Here is what I had in mind (which is consistent with the Wolfram solution) showing the expression from -80 to +80 degrees.

Zooming in to where y = 2, we see that alpha = 62.4898 degrees * pi/180 = 1.09065 radians which is what was shown above.

Not sure why byundt's solution differs a little. My utilities were using 64-bit precision. Maybe byundt's solution used 32-bit, or possibly stopped short when a reasonable threshold was reached.

Excel uses 64-bit floating point numbers to achieve 1 part in 10^15 precision. That's the same degree of precision and accuracy as you were using.

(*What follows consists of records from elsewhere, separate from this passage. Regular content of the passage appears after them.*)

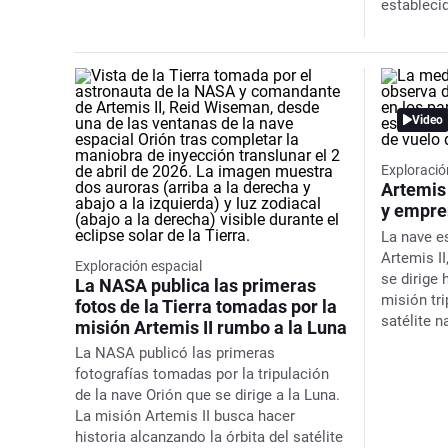
estableci
Video
Exploració
Artemis 
y empre
La nave e
Artemis II
Exploración espacial
se dirige 
La NASA publica las primeras
misión tri
fotos de la Tierra tomadas por la
satélite 
misión Artemis II rumbo a la Luna
La NASA publicó las primeras
fotografías tomadas por la tripulación
de la nave Orión que se dirige a la Luna.
La misión Artemis II busca hacer
historia alcanzando la órbita del satélite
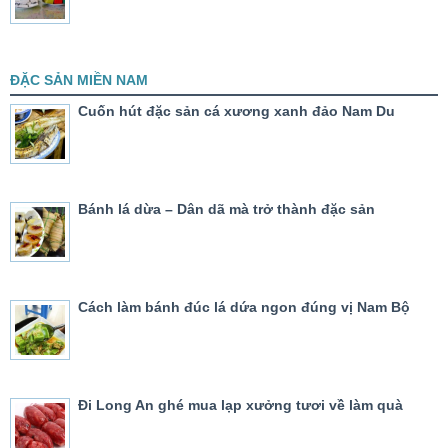
ĐẶC SẢN MIỀN NAM
Cuốn hút đặc sản cá xương xanh đảo Nam Du
Bánh lá dừa – Dân dã mà trở thành đặc sản
Cách làm bánh đúc lá dứa ngon đúng vị Nam Bộ
Đi Long An ghé mua lạp xưởng tươi về làm quà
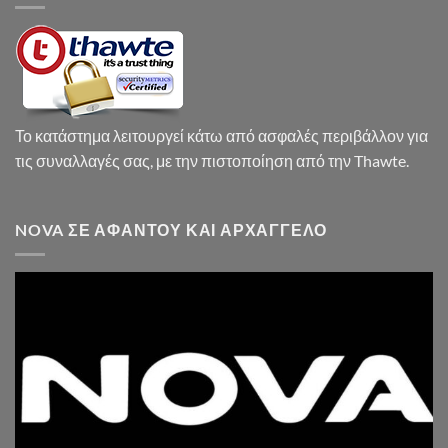
Το κατάστημα λειτουργεί κάτω από ασφαλές περιβάλλον για
τις συναλλαγές σας, με την πιστοποίηση από την Thawte.
NOVA ΣΕ ΑΦΆΝΤΟΥ ΚΑΙ ΑΡΧΆΓΓΕΛΟ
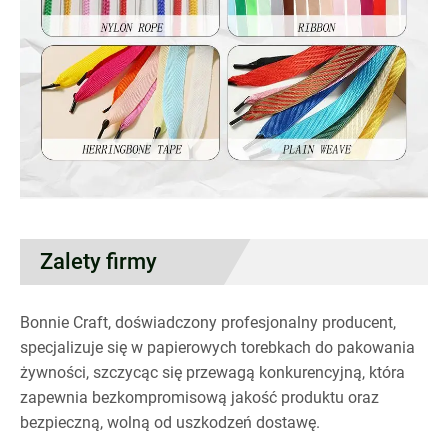
Zalety firmy
Bonnie Craft, doświadczony profesjonalny producent,
specjalizuje się w papierowych torebkach do pakowania
żywności, szczycąc się przewagą konkurencyjną, która
zapewnia bezkompromisową jakość produktu oraz
bezpieczną, wolną od uszkodzeń dostawę.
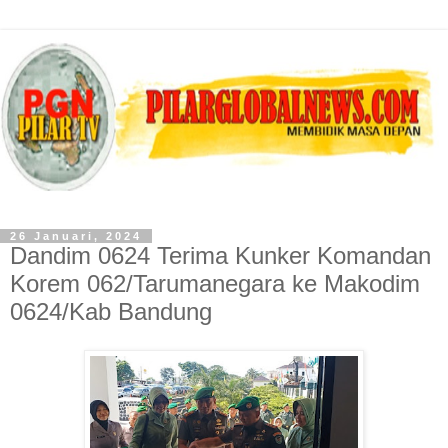
26 Januari, 2024
Dandim 0624 Terima Kunker Komandan
Korem 062/Tarumanegara ke Makodim
0624/Kab Bandung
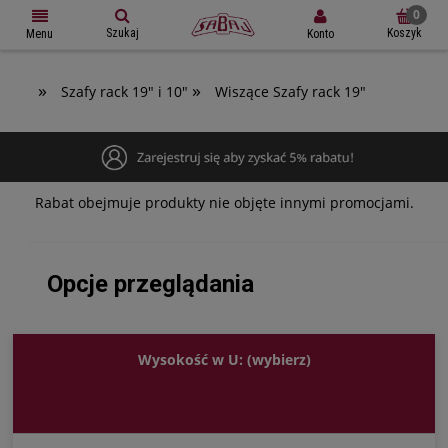
Szukaj
Koszyk
Konto
Menu
»
»
Szafy rack 19" i 10"
Wiszące Szafy rack 19"
Rabat obejmuje produkty nie objęte innymi promocjami.
Opcje przeglądania
Wysokość w U: (wybierz)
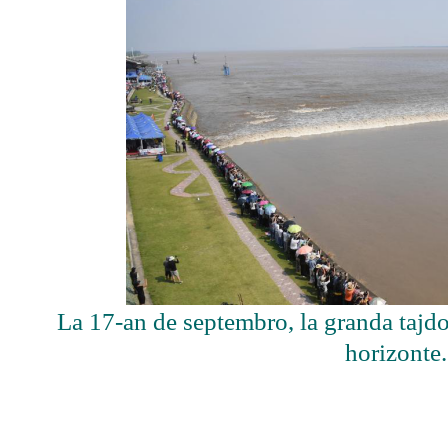
La 17-an de septembro, la granda tajd
horizonte.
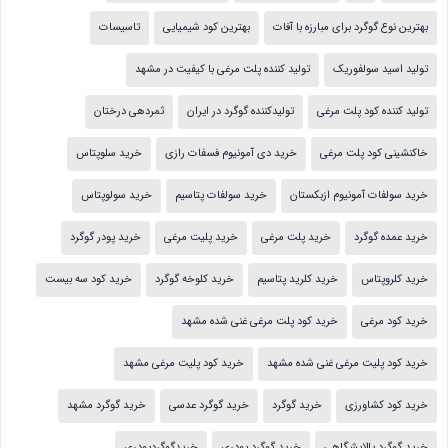
بهترین نوع گوگرد برای مبارزه با آفات
بهترین کود شیمیایی
تاسیسات
تولید اسید سولفوریک
تولید کننده پلت مرغی با کیفیت در مشهد
تولید کننده کود پلت مرغی
تولیدکننده گوگرد در ایران
ثمردهی درختان
خاکنشینی کود پلت مرغی
خرید دی آمونیوم فسفات رازی
خرید سلوپتاس
خرید سولفات آمونیوم ازبکستان
خرید سولفات پتاسیم
خرید سولوپتاس
خرید عمده گوگرد
خرید پلت مرغی
خرید پلیت مرغی
خرید پودر گوگرد
خرید کلروپتاس
خرید کلرید پتاسیم
خرید کلوخه گوگرد
خرید کود سه بیست
خرید کود مرغی
خرید کود پلت مرغی غنی شده مشهد
خرید کود پلیت مرغی غنی شده مشهد
خرید کود پلیت مرغی مشهد
خرید کود کشاورزی
خرید گوگرد
خرید گوگرد عدسی
خرید گوگرد مشهد
خرید گوگرد پالایشگاهی
خرید گوگرد پودری
خریدگوگردپودری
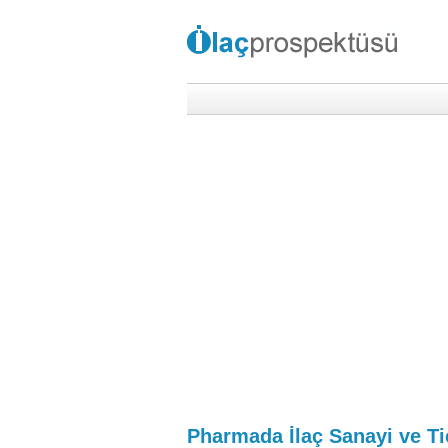
Pharmada İlaç Sanayi ve Ti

Solver does quit when the solution converges to a certain degree. And that convergence would be measured against the sum of the squares of the residuals for the four equations. The default precision constraint is 1 part in a million, but you can set higher precision in the Solver...Options dialog. I assume that this is why there is a small difference between your graphical solution and the Solver results.

I didn't think xenium needed more than the default Solver accuracy, because this problem was "for some cardboard box design."

Brad

Recall the equation to solve for alpha

Let C = 85 degrees

cos ( C- a ) / cos ( a ) = 2, where a ~ alpha

{ cos(C)*cos(a) + sin(C)*sin(a) } / cos(a) = 2

cos(C) + sin(C)tan(a) = 2

Now it is easy to isolate tan(a).

sin(C)tan(a) = 2 - cos(C)

tan(a) = [ { 2 - cos(C) } / sin(C) ]

Here is value of alpha:

alpha = arctan[ { 2 - cos(85) } / sin(85) ] = arctan[ { 2 - 0.087155743 } / 0.996194698 ]

alpha = arctan( 1.920151011 ) = 62.489843518 degrees

>> breaking my head, i think the following is possible

Your intuition was right; it is possible.

More importantly, no more need to break your head. :)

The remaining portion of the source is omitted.